Second Embodiment Application Example to Conference System [1]

FIG. 8 is a sequence diagram illustrating exemplary processing details in a case where the authentication system in FIG. 1 is applied to a conference system, in an authentication method according to the second embodiment of the present invention. Herein, a case where the user 5 in FIG. 1 participates in a teleconference with the head mounted information processing device (HMD) 1 is assumed.

In FIG. 8, first, the HMD 1 transmits a conference participation request (in other words, an authentication request) to a conference server 13a (step S201). The conference participation request includes, for example, the identifier of the user 5 and the identifier of the conference. Also, the conference server 13a has the function of the authentication server 13 in FIG. 1. Subsequently, in response to the conference participation request in step S201, the conference server 13a verifies whether the user 5 is eligible to participate in the conference, based on previously registered conference information (step S202). Thereafter, the conference server 13a transmits an authentication start command and a passcode to the HMD 1 (step S203).

Next, the HMD 1 displays the passcode received in step S203 on the display 45 (step S204). Subsequently, similarly to steps S102 and S103 in FIG. 4, the HMD 1 starts recording of the audio data signal ADS and acquisition of the biometric data signal BDS (step S205) and performs voice recognition of the passcode from the audio data signal ADS (step S206).

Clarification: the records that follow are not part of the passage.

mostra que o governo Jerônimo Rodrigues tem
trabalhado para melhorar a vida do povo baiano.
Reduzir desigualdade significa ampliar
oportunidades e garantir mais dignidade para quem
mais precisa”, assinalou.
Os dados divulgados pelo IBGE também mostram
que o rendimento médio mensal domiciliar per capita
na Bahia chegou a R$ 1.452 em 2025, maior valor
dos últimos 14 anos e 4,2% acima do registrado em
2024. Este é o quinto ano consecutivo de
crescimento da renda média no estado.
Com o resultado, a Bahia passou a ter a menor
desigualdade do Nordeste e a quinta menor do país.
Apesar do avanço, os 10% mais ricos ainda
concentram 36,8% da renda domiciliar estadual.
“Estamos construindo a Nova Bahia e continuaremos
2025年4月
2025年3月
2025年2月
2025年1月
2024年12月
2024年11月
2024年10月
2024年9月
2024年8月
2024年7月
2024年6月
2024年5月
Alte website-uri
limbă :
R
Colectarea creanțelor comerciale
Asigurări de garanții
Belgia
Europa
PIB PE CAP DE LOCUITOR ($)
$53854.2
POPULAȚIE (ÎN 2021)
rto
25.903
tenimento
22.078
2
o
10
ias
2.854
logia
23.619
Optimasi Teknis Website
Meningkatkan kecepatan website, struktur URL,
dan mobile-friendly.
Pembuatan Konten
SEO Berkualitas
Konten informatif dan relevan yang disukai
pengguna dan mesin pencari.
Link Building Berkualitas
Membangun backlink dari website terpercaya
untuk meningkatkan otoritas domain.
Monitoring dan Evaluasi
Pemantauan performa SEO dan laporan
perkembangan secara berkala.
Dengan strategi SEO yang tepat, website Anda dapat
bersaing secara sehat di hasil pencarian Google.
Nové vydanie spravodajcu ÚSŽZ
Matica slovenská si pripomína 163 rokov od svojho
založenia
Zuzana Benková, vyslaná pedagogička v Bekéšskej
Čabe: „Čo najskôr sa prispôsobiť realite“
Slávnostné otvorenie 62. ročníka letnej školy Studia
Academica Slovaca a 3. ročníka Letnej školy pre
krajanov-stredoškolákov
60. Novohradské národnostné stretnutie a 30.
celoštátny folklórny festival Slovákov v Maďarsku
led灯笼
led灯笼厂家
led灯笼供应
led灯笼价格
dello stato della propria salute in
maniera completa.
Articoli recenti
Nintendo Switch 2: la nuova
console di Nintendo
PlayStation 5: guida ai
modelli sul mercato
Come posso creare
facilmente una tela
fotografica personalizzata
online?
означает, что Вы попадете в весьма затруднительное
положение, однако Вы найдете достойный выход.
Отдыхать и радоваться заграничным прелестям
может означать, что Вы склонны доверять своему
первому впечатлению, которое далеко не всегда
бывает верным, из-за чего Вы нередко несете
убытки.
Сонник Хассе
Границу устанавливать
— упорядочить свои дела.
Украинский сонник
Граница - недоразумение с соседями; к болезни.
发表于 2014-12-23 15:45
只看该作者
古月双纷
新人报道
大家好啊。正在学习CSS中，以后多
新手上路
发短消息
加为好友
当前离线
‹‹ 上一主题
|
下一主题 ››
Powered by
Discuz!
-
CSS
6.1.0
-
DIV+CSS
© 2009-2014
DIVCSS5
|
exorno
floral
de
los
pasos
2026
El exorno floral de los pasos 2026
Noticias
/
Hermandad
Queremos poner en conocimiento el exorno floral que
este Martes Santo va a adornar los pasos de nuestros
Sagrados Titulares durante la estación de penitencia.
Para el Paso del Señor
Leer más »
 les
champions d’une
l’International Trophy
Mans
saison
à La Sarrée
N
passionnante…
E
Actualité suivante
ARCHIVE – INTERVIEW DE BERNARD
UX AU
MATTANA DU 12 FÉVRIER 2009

Then, based on a recognition result in step S206, the HMD 1 performs extraction processing for the audio data signal ADS and the biometric data signal BDS (tomographic data TD) (step S207). Specifically, the HMD 1 determines the authentication period T1 described with reference to FIG. 6. In addition to this, the HMD 1 may perform processing to produce the tomographic image data TID from the biometric data signal BDS. Thereafter, the HMD 1 transmits the audio data signal ADS (that is, passcode audio data) and the tomographic data TD (biometric data signal BDS or tomographic image data TID) extracted in step S207 to the conference server 13a (step S208).

Subsequently, based on the passcode audio data received in step S208, the conference server 13a performs voiceprint authentication (step S209). In a case where the voiceprint authentication results in failure, the conference server 13a determines the authentication result as authentication failure without the processing in step S210. Meanwhile, in a case where the voiceprint authentication results in success, the conference server 13a performs biometric authentication based on the tomographic data TD received in step S208 (step S210). Then, in a case where the biometric authentication results in success, the conference server 13a determines the authentication result as authentication success. Also, in a case where the biometric authentication results in failure, the conference server 13a determines the authentication result as authentication failure.

Here, in the processing in step S210, in a case where the tomographic data TD received in step S208 is the biometric data signal BDS, the conference server 13a produces the tomographic image data TID, extracts a feature from the tomographic image data TID, and determines whether or not the authentication is successful based on the feature. Meanwhile, in a case where the tomographic data TD received in step S208 is the tomographic image data TID, the conference server 13a extracts a feature from the tomographic image data TID and determines whether or not the authentication is successful based on the feature.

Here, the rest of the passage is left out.